John Pawlowski: Okay. I appreciate all that. Todd, second question on balance sheet and just how you’re managing the duration of the debt. So average months to maturity of — or average years to maturity about 4 years. If you got $1 billion of interest rate swaps expiring 3-ish years, should we expect this type of duration on the balance sheet to remain pretty similar? Or are you more open to issuing longer-term unsecured debt and taking refinancing risk off the table?
James Douglas: Yes. No, I think — this is Kris. I’ll jump in on that. Yes, with everything that’s gone on in the last couple of years related to interest rates going up and the volatility and everything associated with that, we obviously haven’t issued any new long-term debt. But that is always on the table. We’re always looking at that, and it certainly has improved from where we were, call it, 4, 5 months ago, but then you got to look at your use of proceeds. And so if we were to do something like that right now, we don’t really have a matching use of proceeds to be able to redeploy those accretively. But we certainly would anticipate as we move forward that we’d be looking at a long-term debt as a source of financing and refinancing of expiring debt.

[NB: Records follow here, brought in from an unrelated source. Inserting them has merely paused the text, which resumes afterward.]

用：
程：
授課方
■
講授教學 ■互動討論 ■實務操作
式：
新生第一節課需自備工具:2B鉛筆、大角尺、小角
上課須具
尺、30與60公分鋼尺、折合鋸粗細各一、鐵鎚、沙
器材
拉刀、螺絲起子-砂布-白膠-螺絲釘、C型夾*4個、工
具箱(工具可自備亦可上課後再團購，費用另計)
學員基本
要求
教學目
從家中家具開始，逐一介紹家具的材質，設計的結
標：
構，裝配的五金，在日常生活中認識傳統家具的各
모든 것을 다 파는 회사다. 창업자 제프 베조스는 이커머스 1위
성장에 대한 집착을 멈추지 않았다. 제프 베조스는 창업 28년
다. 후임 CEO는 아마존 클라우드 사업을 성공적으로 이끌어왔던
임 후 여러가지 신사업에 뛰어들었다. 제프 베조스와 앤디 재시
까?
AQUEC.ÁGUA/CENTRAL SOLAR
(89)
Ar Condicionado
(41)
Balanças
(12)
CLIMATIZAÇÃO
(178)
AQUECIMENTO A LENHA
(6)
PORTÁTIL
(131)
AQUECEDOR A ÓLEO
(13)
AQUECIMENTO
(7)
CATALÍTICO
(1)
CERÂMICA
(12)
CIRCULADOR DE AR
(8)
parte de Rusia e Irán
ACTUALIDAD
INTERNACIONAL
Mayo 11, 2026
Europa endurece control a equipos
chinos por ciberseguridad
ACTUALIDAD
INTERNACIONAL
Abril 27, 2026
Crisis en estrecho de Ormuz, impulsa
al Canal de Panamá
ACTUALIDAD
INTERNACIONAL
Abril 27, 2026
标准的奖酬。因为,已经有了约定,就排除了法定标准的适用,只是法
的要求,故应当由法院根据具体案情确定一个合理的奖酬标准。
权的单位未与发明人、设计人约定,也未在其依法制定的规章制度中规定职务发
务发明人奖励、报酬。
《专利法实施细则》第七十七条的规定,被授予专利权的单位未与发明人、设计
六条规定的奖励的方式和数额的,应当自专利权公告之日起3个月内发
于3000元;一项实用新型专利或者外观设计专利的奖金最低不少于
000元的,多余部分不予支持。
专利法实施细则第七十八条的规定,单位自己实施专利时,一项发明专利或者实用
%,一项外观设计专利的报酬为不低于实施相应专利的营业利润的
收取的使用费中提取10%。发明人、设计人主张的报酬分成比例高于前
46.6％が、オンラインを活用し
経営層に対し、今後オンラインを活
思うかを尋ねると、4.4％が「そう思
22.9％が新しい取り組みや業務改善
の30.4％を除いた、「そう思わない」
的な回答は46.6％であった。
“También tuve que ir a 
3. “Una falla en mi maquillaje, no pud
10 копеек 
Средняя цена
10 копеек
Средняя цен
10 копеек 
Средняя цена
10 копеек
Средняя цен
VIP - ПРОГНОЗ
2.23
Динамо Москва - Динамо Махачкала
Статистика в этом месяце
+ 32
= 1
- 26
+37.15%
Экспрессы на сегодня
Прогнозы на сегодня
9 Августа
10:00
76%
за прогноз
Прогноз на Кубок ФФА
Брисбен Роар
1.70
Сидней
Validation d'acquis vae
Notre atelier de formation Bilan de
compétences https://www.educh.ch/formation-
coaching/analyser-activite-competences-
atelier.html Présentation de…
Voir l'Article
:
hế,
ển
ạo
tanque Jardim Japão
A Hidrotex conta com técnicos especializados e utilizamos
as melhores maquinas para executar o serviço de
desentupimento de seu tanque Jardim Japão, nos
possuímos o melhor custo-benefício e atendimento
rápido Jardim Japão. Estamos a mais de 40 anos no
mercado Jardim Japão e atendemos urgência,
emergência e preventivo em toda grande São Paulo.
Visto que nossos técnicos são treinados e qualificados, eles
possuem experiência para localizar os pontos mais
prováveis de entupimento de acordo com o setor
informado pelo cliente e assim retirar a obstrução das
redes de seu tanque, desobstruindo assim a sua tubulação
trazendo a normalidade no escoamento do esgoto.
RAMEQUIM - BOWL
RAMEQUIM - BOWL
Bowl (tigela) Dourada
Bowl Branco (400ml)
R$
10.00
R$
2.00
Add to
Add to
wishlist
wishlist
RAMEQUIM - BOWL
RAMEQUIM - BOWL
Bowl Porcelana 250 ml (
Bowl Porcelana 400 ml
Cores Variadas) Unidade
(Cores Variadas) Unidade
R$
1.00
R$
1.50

Todd Meredith: Yes. Our first debt or unsecured bond maturity is next summer ’25. So certainly, as we get closer to that, we’ll be keeping an eye on that opportunity to extend that maturity and duration as you said.
Operator: [Operator Instructions]. We have no further questions. So I’ll hand the call back to the management team for any concluding remarks.
Todd Meredith: Thank you, Adam, and thank you, everybody, for joining us this morning. We will be available for your follow-up and questions, and we look forward to seeing many of you at some upcoming conferences. Everybody, have a great day. Thank you.
Operator: This concludes today’s call. Thank you very much for your attendance. You may now disconnect your lines.